I worry for my daughters. I suppose that’s odd, as I don’t have children, but I worry nonetheless. I worry for those little brown girls in my future and I wish, how I wish, that I could change everything now. The memory of my brown girlhood is still fresh in my mind and I know I won’t be able to save my children from all of it. I can’t even save the little brown girls out there now, asking their mommas why they had to be born so ugly, so wrong. Little brown girls wishing for the bluest eye and that fairytale hair, like those Disney princesses and all the real princesses you’ve ever heard talked about have. Little girls dreaming of being a real girl.
When I see these girls, the one’s living that girlhood, I wonder about them. I wonder, do they hate themselves as I did? Are things better? Becuase, in the name of all I hold holy, I hope it is better. I’m told it is, at least marginally better, in some areas, but I worry. Who is there to tell the brown girl she is of worth? I hope that she has parents to remind her, that she has friends, aunts and uncles to remind her, but that wall of love has a sea of hate to hold up against. Sometimes it doesn’t matter how many times your mother told your are a lovely pretty girl, when even when browsing products for your hair, you come across products named things like Fair and Lovely. It chips at that wall, constantly.

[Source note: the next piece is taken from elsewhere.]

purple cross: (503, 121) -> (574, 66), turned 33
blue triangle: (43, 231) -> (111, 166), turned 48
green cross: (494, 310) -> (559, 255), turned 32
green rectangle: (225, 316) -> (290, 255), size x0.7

I don’t know why I worry about this now, so far from any possibility of children. I only know it took me years to rebuild myself and my walls are still ragged and worn. I want to write books, with brown girls are the heroes, as the lovely, smart, resourceful, bad ass leads. I want to rewrite ads, shows, books and so much more, so they don’t tell brown girls exactly what is wrong with them, how they’ll never have intense eyes, never be that soccer star, that brilliant scientist, a spy, or fight aliens, dragons, or vampires. I want them to know their stories are real too and worth being told.
I can’t and it pains me. I can’t force the world to take whiteness off its pedestal. I have only this blog and a novel brewing in my mind. I can only do this, only support artists, writers, directors who seem to be headed to the right place. Teaspoons, to build back up innumerable walls. I can only hope that someday, those walls won’t be needed at all.